# Can you get Axolotls to morph?



## slugsiss32 (Nov 14, 2010)

I've heard its rare and its risky. Can it be done, like an experiment? And how?

*I don't own an axolotl, don't plan to, just a sciency geek who is wondering*


----------



## Wolfenrook (Jul 2, 2010)

Every time I see this posted, I get the urge to make a very rude reply.

Yes it can be done, no you shouldn't do it, no I'm not going to tell you how, yes there have been lots of threads on this very topic.

Least rude reply I could manage I'm afraid. If you want a salamander, buy a salamander.

Ade


----------



## slugsiss32 (Nov 14, 2010)

Its ok, i'm not stupid? I know not to do it, hence my point of *I don't own one, not planning to etc..* ? I'll look elsewhere if I'll get silly replies on here! Just purely wondering how! Not to much to ask?

Anyway, thank you for your "not to rude" reply!


----------



## Moony14 (Aug 20, 2011)

Don't quote me on this but I think they use iodine. But even that is dangerous, don't try this at home kids!


----------



## Wolfenrook (Jul 2, 2010)

I didn't think my reply was rude to be honest?

I have to say though, if you have absolutely no intention of ever doing it, why do you need or want to know how to do it? If it's just curiosity, fair enough, but if you google it you will find LOTS of info on how it's done, including VERY strong warnings not to. Iodine is VERY toxic, even chemists would struggle to get a dilution that would force the morph without killing the animal. Add onto that the fact that axolotls just aren't designed to morph, and that doing so usually shortens their life, and you are quckly left with an 'experiment' that is highly unethical, and likely to land you in trouble. Axolotls are vertebrates, like all amphibians, and so protected from casual cruelty (not including labs etc here, who somehow seem to be outside these laws), artificially forcing a morph definitely would fall under the term animal cruelty.

Sometimes it happens (rarely) without artificial triggers, it's a fluke. Outside of laboratories and other research institutions however nobody should be seeking to do it. As per my previous post, if you want a salamander, buy a salamander. You can sometimes get the efts, and watch the whole process of them morphing out. Tiger salamanders are VERY closely related to axolotls, and their efts look very very similar. So you can observe the whole morphing process without the risk of harming the animal, or messing around with nasty chemicals. I've had to use medical iodine in the past (ex. nurse) and that was pretty darn nasty, and that's seriously diluted already.

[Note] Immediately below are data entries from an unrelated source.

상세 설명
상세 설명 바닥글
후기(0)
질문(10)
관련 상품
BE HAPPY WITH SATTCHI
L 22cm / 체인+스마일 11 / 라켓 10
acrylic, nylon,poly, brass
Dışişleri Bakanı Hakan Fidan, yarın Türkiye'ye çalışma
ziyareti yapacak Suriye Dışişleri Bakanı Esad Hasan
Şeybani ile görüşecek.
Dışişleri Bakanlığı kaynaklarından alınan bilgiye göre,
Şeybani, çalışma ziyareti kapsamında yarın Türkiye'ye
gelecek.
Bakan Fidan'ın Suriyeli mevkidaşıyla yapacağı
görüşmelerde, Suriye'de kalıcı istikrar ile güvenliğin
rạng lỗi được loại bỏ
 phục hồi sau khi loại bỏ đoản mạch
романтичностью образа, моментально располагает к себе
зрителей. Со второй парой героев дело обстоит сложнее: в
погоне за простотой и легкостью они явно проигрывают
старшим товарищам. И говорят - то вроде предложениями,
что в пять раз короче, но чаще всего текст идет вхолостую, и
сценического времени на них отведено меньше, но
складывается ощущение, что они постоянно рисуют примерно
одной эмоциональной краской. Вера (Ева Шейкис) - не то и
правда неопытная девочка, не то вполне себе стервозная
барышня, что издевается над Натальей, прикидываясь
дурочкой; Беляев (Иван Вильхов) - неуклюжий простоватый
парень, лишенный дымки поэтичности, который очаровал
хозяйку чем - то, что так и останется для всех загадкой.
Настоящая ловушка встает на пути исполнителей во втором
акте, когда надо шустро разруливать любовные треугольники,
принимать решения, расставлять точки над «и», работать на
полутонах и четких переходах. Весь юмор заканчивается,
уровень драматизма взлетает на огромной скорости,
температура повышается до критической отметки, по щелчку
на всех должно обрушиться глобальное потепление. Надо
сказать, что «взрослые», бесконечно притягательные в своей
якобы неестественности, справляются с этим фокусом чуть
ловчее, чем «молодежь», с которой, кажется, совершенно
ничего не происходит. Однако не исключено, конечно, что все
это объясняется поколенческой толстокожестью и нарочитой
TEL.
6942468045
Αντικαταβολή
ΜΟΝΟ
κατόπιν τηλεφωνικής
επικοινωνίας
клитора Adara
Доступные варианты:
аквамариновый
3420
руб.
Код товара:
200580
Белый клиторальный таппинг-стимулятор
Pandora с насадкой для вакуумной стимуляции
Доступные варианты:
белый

What it comes down to is, if you aren't a scientist, then you don't need to know. If you are a scientist, you'd know the correct place to ask questions like this.

Sorry, but I really am against forcing axolotls too morph, it really is cruel and unethical, and this extends to spreading information on how it's done amongst folks who really don't need to know by any stretch of the imagination.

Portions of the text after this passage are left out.